Saved entries:
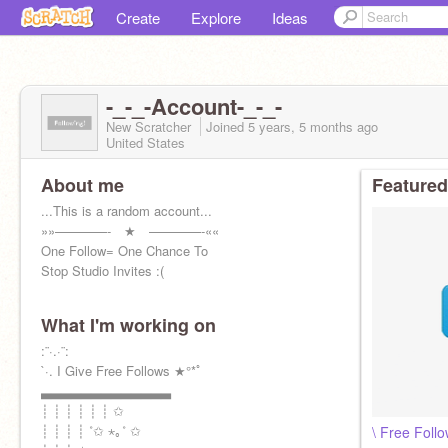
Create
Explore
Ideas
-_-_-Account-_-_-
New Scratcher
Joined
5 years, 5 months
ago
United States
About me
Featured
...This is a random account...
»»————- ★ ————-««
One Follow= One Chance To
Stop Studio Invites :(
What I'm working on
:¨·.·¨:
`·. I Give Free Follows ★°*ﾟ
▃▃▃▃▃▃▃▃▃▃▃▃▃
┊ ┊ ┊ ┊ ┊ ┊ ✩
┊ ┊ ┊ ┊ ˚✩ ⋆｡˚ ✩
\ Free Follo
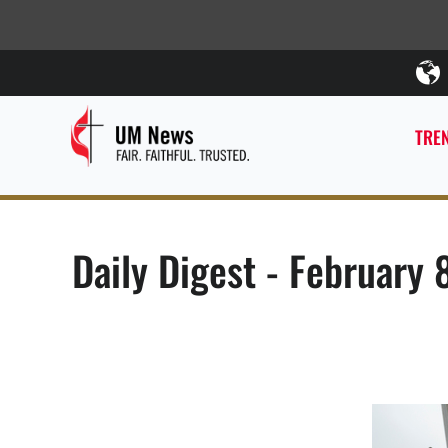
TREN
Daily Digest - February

==

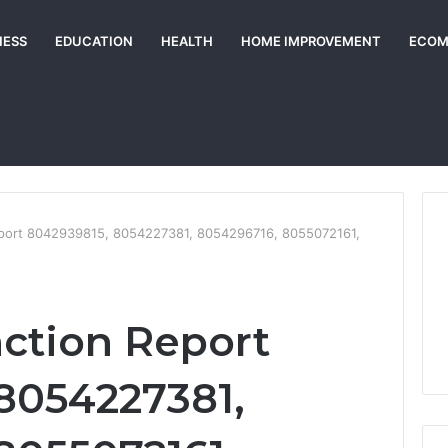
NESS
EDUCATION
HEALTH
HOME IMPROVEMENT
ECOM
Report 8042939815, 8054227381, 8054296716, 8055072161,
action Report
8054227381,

YOUR TASK :: Each line holding "Report" in the records should be copied out.

EXPECTED ANSWER ::
Report 8042939815, 8054227381, 8054296716, 8055072161,
action Report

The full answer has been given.